TASK REQUIREMENTS —
Write out exactly the first lines of the listing, ending on the line that contains "- Haber cotizado".

GIVEN INFORMATION —
┄┄┄┄┄┄┄┄┄┄┄┄┄┄┄┄┄┄┄┄
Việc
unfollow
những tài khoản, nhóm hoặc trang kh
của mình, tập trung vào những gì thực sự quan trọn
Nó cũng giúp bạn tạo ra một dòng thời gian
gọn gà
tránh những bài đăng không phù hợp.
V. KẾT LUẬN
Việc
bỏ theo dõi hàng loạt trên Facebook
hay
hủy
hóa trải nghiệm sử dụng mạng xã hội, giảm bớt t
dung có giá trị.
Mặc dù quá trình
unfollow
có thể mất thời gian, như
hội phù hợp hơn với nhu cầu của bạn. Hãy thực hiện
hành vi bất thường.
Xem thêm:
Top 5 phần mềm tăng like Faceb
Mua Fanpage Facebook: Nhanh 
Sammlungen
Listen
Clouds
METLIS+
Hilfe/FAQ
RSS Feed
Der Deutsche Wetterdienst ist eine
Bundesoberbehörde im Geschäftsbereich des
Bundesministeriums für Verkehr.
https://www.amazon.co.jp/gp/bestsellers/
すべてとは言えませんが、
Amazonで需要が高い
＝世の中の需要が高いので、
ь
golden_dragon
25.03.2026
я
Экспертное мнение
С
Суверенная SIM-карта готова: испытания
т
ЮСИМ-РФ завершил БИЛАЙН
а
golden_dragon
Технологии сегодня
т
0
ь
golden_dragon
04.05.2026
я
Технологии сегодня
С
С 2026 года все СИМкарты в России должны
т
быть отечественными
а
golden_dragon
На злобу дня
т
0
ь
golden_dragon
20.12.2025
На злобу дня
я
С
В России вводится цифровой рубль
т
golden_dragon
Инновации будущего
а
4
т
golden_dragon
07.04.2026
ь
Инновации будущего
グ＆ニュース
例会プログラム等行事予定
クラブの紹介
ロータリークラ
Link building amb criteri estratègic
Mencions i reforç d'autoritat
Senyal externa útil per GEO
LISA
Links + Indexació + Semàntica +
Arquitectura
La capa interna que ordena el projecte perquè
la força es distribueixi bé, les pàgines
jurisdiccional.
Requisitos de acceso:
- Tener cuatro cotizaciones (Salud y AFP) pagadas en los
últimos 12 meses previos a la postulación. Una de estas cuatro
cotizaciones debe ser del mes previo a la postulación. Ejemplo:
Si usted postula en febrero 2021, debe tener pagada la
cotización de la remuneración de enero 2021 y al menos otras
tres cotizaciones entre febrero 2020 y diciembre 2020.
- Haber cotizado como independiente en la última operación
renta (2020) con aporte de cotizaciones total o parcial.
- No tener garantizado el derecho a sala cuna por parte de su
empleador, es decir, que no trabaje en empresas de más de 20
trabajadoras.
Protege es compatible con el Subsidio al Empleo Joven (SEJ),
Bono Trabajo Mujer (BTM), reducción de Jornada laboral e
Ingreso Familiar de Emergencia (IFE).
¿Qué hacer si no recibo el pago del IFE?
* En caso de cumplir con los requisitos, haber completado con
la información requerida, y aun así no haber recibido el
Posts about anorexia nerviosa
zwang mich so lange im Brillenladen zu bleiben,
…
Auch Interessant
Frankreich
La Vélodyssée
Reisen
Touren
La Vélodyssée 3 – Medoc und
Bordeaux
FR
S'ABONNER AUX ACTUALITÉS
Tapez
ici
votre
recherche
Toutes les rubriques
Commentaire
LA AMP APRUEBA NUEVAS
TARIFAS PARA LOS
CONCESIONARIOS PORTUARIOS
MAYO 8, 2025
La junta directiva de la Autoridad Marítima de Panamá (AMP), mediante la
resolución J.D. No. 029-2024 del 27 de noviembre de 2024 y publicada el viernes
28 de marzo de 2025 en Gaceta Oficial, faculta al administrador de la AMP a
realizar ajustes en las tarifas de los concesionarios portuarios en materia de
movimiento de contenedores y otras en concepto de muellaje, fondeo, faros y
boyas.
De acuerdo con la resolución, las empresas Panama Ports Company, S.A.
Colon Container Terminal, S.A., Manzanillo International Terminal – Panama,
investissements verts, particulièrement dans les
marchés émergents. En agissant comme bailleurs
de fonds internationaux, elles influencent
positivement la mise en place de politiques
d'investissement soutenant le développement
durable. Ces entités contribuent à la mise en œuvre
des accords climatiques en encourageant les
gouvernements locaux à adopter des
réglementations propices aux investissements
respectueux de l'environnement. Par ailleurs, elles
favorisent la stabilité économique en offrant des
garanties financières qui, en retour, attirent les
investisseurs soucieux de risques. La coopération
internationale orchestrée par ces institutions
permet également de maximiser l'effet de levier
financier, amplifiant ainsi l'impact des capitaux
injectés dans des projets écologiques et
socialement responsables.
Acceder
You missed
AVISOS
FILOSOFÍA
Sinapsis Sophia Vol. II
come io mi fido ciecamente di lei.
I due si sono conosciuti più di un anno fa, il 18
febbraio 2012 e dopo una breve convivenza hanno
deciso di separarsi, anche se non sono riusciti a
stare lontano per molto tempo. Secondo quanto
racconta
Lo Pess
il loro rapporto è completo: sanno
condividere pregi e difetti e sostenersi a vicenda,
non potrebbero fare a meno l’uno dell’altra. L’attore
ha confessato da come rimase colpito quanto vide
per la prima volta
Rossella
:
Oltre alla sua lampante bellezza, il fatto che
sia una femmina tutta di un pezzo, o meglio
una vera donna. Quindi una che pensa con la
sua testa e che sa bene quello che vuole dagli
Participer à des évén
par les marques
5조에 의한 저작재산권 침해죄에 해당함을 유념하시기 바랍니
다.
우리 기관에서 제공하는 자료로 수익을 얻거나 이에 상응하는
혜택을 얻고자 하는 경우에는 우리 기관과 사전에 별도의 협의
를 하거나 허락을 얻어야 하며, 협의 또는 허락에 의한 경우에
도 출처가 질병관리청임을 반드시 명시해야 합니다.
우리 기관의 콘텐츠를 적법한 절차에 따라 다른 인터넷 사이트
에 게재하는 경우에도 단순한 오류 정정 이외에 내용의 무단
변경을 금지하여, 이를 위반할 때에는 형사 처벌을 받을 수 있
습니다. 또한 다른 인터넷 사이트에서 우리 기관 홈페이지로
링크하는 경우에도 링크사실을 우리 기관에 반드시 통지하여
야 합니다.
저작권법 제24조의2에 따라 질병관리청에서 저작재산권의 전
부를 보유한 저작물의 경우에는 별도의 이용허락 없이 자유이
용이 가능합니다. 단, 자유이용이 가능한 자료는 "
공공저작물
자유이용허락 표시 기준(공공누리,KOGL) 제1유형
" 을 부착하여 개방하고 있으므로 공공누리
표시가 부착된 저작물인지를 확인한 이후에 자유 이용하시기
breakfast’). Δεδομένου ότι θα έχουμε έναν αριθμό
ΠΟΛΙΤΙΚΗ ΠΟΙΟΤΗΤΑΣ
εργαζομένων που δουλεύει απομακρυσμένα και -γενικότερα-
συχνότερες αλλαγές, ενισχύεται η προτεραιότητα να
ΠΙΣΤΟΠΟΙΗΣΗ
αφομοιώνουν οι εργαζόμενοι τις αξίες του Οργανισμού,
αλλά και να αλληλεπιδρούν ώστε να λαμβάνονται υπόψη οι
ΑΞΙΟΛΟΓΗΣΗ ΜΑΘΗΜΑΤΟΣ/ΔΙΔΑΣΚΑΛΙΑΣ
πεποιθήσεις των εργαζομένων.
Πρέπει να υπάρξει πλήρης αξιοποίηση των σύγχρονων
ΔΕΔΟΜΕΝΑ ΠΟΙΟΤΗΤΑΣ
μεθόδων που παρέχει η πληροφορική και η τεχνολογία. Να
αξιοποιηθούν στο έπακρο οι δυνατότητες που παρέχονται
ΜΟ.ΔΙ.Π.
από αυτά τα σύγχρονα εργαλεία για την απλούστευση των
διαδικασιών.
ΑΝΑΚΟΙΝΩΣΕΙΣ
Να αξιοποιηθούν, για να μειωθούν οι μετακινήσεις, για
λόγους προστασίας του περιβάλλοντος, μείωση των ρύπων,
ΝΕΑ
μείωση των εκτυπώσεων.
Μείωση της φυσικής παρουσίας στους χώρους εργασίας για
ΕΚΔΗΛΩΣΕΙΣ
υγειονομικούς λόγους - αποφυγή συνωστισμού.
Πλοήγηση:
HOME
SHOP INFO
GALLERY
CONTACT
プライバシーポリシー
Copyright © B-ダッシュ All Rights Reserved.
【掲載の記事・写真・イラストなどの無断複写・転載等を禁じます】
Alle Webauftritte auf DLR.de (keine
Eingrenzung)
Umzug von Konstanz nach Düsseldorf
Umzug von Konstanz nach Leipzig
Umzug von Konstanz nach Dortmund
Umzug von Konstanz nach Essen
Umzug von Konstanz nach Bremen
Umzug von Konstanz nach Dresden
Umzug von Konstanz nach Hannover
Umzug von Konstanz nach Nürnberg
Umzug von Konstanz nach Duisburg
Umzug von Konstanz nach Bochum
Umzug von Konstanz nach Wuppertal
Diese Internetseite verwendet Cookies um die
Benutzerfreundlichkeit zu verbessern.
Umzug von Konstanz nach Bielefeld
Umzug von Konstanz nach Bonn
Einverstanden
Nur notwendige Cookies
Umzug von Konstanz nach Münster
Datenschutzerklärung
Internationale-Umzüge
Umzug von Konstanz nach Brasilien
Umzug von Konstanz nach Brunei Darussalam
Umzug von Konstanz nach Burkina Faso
┄┄┄┄┄┄┄┄┄┄┄┄┄┄┄┄┄┄┄┄
WRITTEN REPLY —
Việc
unfollow
những tài khoản, nhóm hoặc trang kh
của mình, tập trung vào những gì thực sự quan trọn
Nó cũng giúp bạn tạo ra một dòng thời gian
gọn gà
tránh những bài đăng không phù hợp.
V. KẾT LUẬN
Việc
bỏ theo dõi hàng loạt trên Facebook
hay
hủy
hóa trải nghiệm sử dụng mạng xã hội, giảm bớt t
dung có giá trị.
Mặc dù quá trình
unfollow
có thể mất thời gian, như
hội phù hợp hơn với nhu cầu của bạn. Hãy thực hiện
hành vi bất thường.
Xem thêm:
Top 5 phần mềm tăng like Faceb
Mua Fanpage Facebook: Nhanh 
Sammlungen
Listen
Clouds
METLIS+
Hilfe/FAQ
RSS Feed
Der Deutsche Wetterdienst ist eine
Bundesoberbehörde im Geschäftsbereich des
Bundesministeriums für Verkehr.
https://www.amazon.co.jp/gp/bestsellers/
すべてとは言えませんが、
Amazonで需要が高い
＝世の中の需要が高いので、
ь
golden_dragon
25.03.2026
я
Экспертное мнение
С
Суверенная SIM-карта готова: испытания
т
ЮСИМ-РФ завершил БИЛАЙН
а
golden_dragon
Технологии сегодня
т
0
ь
golden_dragon
04.05.2026
я
Технологии сегодня
С
С 2026 года все СИМкарты в России должны
т
быть отечественными
а
golden_dragon
На злобу дня
т
0
ь
golden_dragon
20.12.2025
На злобу дня
я
С
В России вводится цифровой рубль
т
golden_dragon
Инновации будущего
а
4
т
golden_dragon
07.04.2026
ь
Инновации будущего
グ＆ニュース
例会プログラム等行事予定
クラブの紹介
ロータリークラ
Link building amb criteri estratègic
Mencions i reforç d'autoritat
Senyal externa útil per GEO
LISA
Links + Indexació + Semàntica +
Arquitectura
La capa interna que ordena el projecte perquè
la força es distribueixi bé, les pàgines
jurisdiccional.
Requisitos de acceso:
- Tener cuatro cotizaciones (Salud y AFP) pagadas en los
últimos 12 meses previos a la postulación. Una de estas cuatro
cotizaciones debe ser del mes previo a la postulación. Ejemplo:
Si usted postula en febrero 2021, debe tener pagada la
cotización de la remuneración de enero 2021 y al menos otras
tres cotizaciones entre febrero 2020 y diciembre 2020.
- Haber cotizado como independiente en la última operación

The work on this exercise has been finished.